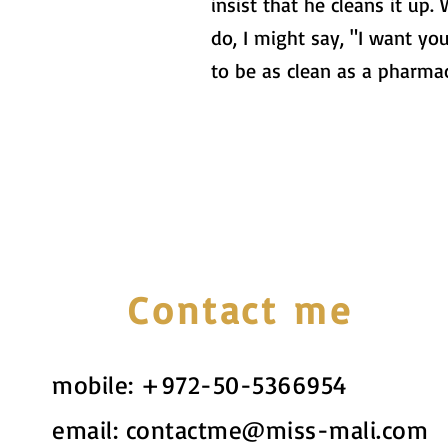
insist that he cleans it up.
do, I might say, "I want yo
to be as clean as a pharma
Contact me
mobile:
+972-50-5366954
email:
contactme@miss-mali.com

┄┄┄┄┄┄

» **Assignment**: An exact copy of the listing above is to be set down, with no pictures in it.

» **Exercise solution**:
insist that he cleans it up.
do, I might say, "I want yo
to be as clean as a pharma
Contact me
mobile:
+972-50-5366954
email:
contactme@miss-mali.com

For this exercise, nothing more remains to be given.